In the data below, find every line that has the string "socială", and copy it.
= = = = =
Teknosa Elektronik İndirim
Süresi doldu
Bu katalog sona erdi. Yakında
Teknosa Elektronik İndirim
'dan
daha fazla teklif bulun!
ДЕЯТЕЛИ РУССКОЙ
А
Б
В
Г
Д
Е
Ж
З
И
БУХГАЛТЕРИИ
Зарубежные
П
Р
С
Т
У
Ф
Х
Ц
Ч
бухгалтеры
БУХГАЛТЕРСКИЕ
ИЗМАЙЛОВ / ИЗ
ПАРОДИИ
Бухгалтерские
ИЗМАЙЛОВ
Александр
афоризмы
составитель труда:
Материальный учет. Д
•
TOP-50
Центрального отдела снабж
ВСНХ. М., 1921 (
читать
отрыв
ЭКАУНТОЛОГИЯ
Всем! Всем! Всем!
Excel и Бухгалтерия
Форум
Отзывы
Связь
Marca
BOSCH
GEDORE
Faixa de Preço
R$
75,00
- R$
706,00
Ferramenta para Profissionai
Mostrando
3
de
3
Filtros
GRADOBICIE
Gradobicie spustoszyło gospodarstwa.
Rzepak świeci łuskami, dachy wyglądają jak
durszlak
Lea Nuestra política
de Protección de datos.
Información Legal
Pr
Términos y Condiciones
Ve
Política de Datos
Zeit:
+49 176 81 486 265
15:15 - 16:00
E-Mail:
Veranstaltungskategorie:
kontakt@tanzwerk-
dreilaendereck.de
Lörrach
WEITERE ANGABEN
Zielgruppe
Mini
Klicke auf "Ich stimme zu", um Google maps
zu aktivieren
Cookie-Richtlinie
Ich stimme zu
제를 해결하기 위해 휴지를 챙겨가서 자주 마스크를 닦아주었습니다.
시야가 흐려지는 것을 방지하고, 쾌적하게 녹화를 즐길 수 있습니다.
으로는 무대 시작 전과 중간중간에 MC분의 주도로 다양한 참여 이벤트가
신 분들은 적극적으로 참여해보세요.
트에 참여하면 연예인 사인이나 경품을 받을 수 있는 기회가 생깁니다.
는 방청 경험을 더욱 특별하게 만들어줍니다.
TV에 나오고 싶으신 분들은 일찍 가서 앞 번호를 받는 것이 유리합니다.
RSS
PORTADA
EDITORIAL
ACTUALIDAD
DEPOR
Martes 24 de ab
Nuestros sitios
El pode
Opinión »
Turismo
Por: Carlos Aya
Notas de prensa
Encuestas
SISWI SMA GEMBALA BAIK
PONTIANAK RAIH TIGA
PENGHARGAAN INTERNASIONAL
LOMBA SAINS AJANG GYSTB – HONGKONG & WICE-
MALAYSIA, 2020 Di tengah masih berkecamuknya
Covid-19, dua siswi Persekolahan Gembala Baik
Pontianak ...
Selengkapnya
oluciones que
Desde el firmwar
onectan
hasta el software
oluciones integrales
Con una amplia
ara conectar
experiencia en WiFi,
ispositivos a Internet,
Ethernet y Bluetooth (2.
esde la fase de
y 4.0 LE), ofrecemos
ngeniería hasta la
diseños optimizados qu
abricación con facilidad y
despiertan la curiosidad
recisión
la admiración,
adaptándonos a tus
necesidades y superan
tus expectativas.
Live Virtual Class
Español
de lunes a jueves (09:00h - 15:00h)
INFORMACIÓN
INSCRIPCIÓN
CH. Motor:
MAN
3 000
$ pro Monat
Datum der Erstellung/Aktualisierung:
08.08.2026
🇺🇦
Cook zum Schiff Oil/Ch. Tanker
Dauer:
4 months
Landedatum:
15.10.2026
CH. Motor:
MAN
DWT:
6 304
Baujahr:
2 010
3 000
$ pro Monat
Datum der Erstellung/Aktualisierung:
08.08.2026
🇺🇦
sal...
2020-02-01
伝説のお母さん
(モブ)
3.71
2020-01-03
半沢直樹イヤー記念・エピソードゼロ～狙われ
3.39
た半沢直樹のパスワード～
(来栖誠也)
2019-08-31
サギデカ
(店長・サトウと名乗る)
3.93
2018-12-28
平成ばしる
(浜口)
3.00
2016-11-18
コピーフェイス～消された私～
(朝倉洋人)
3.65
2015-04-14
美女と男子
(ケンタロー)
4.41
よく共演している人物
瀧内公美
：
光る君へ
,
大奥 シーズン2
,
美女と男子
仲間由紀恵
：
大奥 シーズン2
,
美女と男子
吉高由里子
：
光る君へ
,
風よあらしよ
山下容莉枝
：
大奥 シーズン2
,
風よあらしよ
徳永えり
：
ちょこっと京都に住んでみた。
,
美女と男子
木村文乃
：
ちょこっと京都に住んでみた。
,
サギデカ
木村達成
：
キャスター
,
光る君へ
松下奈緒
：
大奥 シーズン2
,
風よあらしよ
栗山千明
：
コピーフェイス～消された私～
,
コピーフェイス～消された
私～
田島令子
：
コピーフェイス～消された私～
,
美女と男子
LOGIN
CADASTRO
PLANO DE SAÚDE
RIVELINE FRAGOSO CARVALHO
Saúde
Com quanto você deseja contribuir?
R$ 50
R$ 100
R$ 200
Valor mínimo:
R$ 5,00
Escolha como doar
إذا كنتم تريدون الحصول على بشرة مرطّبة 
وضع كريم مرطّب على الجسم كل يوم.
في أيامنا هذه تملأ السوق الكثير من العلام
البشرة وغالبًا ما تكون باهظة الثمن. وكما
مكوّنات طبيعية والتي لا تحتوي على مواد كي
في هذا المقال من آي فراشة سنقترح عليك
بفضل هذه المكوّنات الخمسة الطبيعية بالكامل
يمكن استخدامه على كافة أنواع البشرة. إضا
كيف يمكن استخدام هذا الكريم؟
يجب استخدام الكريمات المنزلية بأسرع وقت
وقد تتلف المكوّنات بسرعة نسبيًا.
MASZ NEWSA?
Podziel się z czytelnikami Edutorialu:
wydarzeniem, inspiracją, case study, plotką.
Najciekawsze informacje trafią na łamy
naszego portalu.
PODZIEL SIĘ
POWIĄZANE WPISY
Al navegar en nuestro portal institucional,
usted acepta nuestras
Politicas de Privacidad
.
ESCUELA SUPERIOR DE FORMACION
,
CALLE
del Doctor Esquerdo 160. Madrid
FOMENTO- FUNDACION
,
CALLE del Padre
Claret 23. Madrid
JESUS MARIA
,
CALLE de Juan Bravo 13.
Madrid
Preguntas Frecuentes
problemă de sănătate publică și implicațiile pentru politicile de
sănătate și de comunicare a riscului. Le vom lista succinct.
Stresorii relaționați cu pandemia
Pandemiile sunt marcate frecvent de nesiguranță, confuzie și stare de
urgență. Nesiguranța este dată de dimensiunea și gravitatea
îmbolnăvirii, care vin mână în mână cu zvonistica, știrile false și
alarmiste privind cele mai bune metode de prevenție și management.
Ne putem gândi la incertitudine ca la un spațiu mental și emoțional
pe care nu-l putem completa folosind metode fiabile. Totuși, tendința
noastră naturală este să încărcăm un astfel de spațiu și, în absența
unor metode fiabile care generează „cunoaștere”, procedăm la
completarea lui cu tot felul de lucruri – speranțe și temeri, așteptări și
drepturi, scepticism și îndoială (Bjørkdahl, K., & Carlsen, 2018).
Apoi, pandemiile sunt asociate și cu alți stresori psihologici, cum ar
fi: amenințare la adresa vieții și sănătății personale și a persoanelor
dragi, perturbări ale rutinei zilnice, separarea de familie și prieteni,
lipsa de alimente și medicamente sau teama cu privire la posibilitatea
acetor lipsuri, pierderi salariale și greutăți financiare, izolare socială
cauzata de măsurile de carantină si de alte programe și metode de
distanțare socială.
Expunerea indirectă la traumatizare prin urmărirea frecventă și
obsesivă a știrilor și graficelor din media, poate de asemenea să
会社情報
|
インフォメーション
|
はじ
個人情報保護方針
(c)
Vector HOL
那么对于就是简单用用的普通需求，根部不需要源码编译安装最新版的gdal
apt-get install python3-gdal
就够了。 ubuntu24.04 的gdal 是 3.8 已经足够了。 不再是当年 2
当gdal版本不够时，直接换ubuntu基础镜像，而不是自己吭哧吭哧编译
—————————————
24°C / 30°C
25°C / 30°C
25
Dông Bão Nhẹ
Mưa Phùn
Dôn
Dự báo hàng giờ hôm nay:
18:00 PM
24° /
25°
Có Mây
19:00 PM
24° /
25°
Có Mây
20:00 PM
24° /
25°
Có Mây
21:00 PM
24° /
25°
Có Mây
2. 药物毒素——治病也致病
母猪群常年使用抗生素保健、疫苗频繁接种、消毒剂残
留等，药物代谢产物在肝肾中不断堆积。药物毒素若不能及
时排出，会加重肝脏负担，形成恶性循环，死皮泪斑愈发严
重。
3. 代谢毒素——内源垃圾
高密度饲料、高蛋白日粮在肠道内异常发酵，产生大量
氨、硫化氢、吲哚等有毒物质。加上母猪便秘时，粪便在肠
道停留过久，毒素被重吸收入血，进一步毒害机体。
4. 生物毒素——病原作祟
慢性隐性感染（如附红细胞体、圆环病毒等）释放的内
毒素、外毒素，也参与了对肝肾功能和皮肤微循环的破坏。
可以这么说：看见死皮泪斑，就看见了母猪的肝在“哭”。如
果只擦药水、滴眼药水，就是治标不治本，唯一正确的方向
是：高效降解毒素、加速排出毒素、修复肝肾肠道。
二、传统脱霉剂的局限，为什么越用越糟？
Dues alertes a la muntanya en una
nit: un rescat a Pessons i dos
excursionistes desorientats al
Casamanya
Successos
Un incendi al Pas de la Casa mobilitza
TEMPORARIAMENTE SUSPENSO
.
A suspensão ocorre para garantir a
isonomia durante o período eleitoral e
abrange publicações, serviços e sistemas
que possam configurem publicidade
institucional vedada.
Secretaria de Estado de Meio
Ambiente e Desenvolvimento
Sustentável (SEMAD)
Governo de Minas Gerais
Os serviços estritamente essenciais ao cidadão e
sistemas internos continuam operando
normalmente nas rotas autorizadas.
= = = = =
OUTPUT BELOW:
acetor lipsuri, pierderi salariale și greutăți financiare, izolare socială
distanțare socială.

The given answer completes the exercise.